(WORK REQUIRED): Copy every line of the entries that has the string "even" in it.

Extracted records
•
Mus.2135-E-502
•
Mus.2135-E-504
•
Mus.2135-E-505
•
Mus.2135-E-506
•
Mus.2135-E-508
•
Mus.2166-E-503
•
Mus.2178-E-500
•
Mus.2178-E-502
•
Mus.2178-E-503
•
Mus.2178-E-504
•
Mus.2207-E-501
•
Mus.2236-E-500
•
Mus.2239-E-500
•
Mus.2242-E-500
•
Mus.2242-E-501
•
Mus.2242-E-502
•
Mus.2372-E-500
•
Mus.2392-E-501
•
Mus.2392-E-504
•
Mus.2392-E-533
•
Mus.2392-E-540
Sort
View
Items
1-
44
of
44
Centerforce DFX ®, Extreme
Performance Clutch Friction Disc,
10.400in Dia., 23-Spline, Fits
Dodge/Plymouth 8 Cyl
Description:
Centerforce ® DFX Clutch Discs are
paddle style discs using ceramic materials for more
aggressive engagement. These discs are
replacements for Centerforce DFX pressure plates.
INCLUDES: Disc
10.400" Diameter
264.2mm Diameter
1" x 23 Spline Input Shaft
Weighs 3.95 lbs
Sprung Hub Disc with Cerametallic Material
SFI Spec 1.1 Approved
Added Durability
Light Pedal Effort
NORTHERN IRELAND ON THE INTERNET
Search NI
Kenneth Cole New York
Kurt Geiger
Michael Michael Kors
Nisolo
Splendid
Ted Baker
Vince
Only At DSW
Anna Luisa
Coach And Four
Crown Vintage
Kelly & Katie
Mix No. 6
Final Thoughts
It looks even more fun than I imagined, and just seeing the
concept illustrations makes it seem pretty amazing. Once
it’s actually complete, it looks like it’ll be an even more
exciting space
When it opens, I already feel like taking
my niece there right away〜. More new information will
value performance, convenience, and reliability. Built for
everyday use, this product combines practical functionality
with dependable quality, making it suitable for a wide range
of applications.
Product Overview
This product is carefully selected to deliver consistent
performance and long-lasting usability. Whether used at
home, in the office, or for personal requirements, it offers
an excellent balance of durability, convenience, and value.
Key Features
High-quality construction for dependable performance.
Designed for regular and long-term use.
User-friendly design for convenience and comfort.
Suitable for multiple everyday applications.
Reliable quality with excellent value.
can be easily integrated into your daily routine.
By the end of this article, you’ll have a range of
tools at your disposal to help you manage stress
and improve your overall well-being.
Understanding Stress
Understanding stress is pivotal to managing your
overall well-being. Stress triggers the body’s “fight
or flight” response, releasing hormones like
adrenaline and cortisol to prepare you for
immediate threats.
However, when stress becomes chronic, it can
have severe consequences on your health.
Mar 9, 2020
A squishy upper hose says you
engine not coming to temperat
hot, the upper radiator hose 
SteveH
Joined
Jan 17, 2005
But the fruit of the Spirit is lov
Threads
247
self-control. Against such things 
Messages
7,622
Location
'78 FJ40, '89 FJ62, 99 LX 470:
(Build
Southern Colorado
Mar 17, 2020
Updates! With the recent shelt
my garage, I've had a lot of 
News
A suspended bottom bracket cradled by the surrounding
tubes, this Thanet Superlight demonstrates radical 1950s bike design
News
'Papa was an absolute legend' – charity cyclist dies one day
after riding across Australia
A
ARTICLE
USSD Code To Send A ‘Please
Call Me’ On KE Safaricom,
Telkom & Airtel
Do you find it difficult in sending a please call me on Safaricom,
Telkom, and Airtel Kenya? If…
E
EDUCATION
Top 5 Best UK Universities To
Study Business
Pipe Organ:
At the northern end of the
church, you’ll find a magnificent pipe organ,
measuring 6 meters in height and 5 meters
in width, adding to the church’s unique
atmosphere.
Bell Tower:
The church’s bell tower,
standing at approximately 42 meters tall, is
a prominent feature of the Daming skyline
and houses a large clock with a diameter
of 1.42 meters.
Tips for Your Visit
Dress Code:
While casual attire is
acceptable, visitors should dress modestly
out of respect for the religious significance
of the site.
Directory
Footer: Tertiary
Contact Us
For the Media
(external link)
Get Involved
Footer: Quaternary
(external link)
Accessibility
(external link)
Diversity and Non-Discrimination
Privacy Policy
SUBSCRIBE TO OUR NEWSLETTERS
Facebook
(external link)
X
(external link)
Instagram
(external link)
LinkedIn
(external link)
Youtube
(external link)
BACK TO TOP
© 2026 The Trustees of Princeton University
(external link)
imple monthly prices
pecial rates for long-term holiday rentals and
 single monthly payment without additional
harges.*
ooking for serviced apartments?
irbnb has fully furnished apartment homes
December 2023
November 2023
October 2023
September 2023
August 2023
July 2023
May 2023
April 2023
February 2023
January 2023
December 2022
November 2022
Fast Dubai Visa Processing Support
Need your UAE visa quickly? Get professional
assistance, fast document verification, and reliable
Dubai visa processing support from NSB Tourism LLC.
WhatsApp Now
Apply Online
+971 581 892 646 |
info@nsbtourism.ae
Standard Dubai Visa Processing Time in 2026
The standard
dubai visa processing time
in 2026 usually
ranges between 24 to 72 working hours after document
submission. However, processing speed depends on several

(RESPONSE AREA):
It looks even more fun than I imagined, and just seeing the
it’s actually complete, it looks like it’ll be an even more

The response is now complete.